Vor gut einem Jahr saß ich mit einer Freundin in einer bekannten Bielefelder Schwulen- und Lesbenkneipe. Wir beide hatten das Gefühl, daß etwas Neues in unser Leben treten muß. Wir schauten uns um und hatten den gleichen Gedanken: Was lag näher, als sich mit dem Schwulen, dem bis dahin völlig unbekannten Wesen zu beschäftigen?
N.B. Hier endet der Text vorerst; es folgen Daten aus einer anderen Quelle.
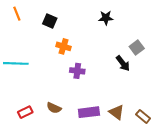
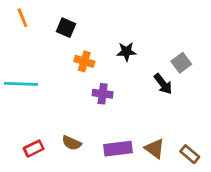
black star: (106, 18) -> (126, 52), moved

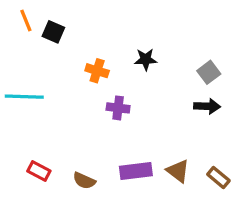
black square: (66, 28) -> (53, 32), moved
black arrow: (163, 84) -> (207, 106), moved, turned -50
brown semicircle: (72, 143) -> (84, 181), moved
red rectangle: (34, 149) -> (39, 171), turned 54

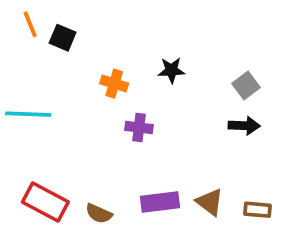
red rectangle: (39, 171) -> (45, 202), size x1.6
brown rectangle: (218, 177) -> (257, 210), turned -35

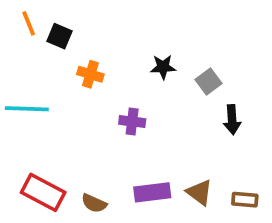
orange cross: (114, 84) -> (90, 74), moved
gray square: (246, 85) -> (209, 82), moved
black arrow: (244, 126) -> (232, 120), turned 84

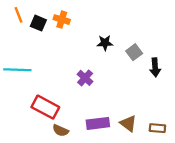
orange cross: (90, 74) -> (62, 20), moved
black arrow: (232, 120) -> (155, 67), moved
purple cross: (132, 121) -> (85, 78), turned 35
red rectangle: (43, 192) -> (45, 107), moved

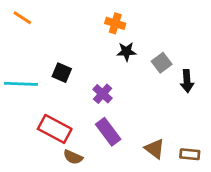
orange line: (19, 15) -> (22, 18), turned -35
orange cross: (62, 20) -> (115, 23), moved
black square: (38, 23) -> (62, 73), moved
purple rectangle: (98, 123) -> (108, 132), moved, turned 60

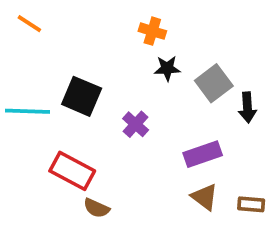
gray square: (162, 63) -> (214, 83), size x1.4
black square: (62, 73) -> (82, 96), size x1.5
purple rectangle: (108, 132) -> (203, 154), moved, turned -72

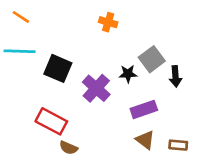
black star: (167, 68) -> (128, 74), moved
cyan line: (28, 111) -> (20, 51), moved
purple cross: (136, 124) -> (96, 88), size x1.5

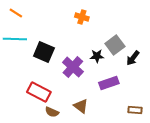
black arrow: (176, 76) -> (133, 58), turned 42
brown triangle: (145, 140) -> (81, 106), moved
Da wir nach einem Vorwand suchten, um sie anzusprechen, war fünf Minuten später die Idee des CSD geboren.

 

Marion:

Ein paar Wochen später erzählten mir die beiden von der neuen Gruppe und fragten mich, ob ich nicht mitmachen wolle. Spontan sagte ich zu. Dann wurde es ernst. Mein erstes Gruppentreffen rückte näher. Ich wurde unsicherer. Ich fragte mich: Worauf habe ich mich da bloß eingelassen? Es werden Männer - wenn auch Schwule da sein, mit denen ich diskutieren will. Wie stelle ich mich in diesem Rahmen als Lesbe dar? Was macht mein Lesbischsein überhaupt aus? Gibt es Gemeinsamkeiten zwischen Lesben und Schwulen, und können wir den CSD gemeinsam organisieren? Und last, but not least: Wie reagieren die anderen Lesben, wenn sie erfahren, daß ich in einer schwul-lesbischen Gruppe mitarbeite?

 

Seona:

Um eben diese Reaktionen herauszufinden, habe ich in den ersten Monaten immer wieder das Gespräch mit Bielefelder Frauen- und Lesbeneinrichtungen gesucht. In einem bekannten Bielefelder Frauenzentrum haben wir sogar eine Diskussionsveranstaltung zur Frage, ob Lesben mit Schwulen zusammenarbeiten können und wollen, angeboten. Denn von Anfang an habe ich mich nicht als Einzelkämpferin gesehen und wollte keiner etwas aufdrücken. Ich habe auf Kritik und Anregungen gehofft und hätte das Thema der schwulesbischen Zusammenarbeit als politisches Thema fallengelassen, wenn ich massiven Widerstand gekriegt hätte.

Doch die Reaktionen widersprachen jeglicher Erwartung. Ich lief weder in offene Arme, noch vor Mauern, sondern ins Nichts.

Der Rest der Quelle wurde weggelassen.